= Mowni =

Mowni was the pen name of Tamil fiction writer S. Mani Iyer (1907–1985). Born at Semmangudi, Mowni, was one of the most significant writers of short stories in the first wave of the Tamil Renaissance. He received his high school education in Kumbakonam and lived there for fourteen years after marrying. Then he moved to Chidambaram permanently to look after his family properties. He initially had 5 children, 4 boys and a girl. Two of his sons died when they were very young. One other son passed on due to an accident. His remaining son lives in the USA. His daughter lives near Kumbakonam.
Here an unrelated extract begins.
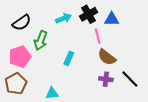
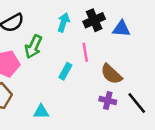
cyan arrow: (64, 18) -> (64, 22), turned -56
pink line: (98, 36) -> (85, 52), moved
Mowni had a bachelor's degree in Mathematics, but he did not take up any job in the field. He was very fond of European classical music and he also had very strong exposure to Western literature, and showed deep interest in Indian philosophy. Mowni wrote 24 short stories from around 1934, some of which have been translated into English. Mowni's stories are based on the uncertainties of human life, relationships and their manifestations. His pen name and the titles of his stories were given to him by his mentor. His stories came out in Tamil magazines such as Theni. He was fondly called by pudhumaipithan ( contemporary writer of his age)as "sirukathaiyin thirumular." Mowni died in Chidambaram on June 6, 1985.

R. Parthasarathy, Associate Professor of English and Asian Studies at Skidmore College, in a journal article on Tamil Literature, writes that Mowni explored the psychological qualities of character and situation. In the words of Subramanyam, Mowni "put the Tamil language to uses to which it had never been exposed and, in the process, became difficult, though not obscure."